We kicked our first day of orientation off with a sunrise-lit jog down the dirt road outside the gates of our commune, to a view of mountains silhouetting before a rapidly warming glow. A welcome icy bucket bath later we arrived at the circle seated room, notebooks open and pens poised. Mr Mark (Progressio Zimbabwe Logistics Officer) welcomed us kindly and wasted no time in mingling the national and international volunteers from DOMCCP, Restoration of Hope and Simukai to catalyse the bonding and team-building process between us all.
The national volunteers from Bulawayo, team Restoration of Hope, sang a beautiful acapella number to unite us on the start of our journey. A national volunteer then whispered to me, over the applause, that the Bulowayans are known for their singing talents.
We recapped what we’d learned during our training weekends, such as the 7 principles, i.e. solidarity, commitment to development in the community and living as an active citizen after our placement. Following this we were given tools in team planning to help with the upcoming paperwork necessary to begin our activities.
Day 2 saw our revision of the all-important Theory of Change; action and reaction, teaching and learning, short-term, long-term and impact effects of our work during our respective placements. Representatives of DOMCCP and Restoration of Hope both gave overviews of their work and objectives including raising HIV/AIDs awareness and the harnessing of resources into viable business endeavours for impoverished families.
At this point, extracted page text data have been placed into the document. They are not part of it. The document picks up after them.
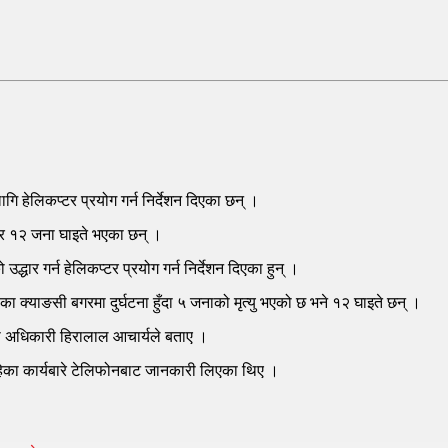
लागि हेलिकप्टर प्रयोग गर्न निर्देशन दिएका छन् ।
ु र १२ जना घाइते भएका छन् ।
द्धार गर्न हेलिकप्टर प्रयोग गर्न निर्देशन दिएका हुन् ।
 क्याङसी बगरमा दुर्घटना हुँदा ५ जनाको मृत्यु भएको छ भने १२ घाइते छन् ।
ला अधिकारी हिरालाल आचार्यले बताए ।
रहेका कार्यबारे टेलिफोनबाट जानकारी लिएका थिए ।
On day 3 the UK Volunteers tried to return the gift of music presented to us on day 1 of orientation using a fiddle, whistle and (extremely) amateur group of singers to render Amazing Grace, after which our orientation host reminded us how therapeutic it should always be for us to sing. Then we explored the requirements for risk assessments and ways to stay safe and healthy during our stay. Following these reminders we explored the difference in culture between Zimbabweans and the British including; marriage and courtship, and the roles of men, boys, women and girls. One memorable observation is that both cultures similarly anticipates the man in a relationship to propose marriage, and differently that the care of children and household chores in British culture are shared between men and women, where in Zimbabwe most domestic responsibilities fall on the women. After each session of orientation we congregated with our Simukai national team to partake in team-building activities, such as volleyball, football and parachute games, and after the swapping of ICS t-shirts, giggles and photographs we parted in the evenings, more content for knowing each other better with each day of orientation.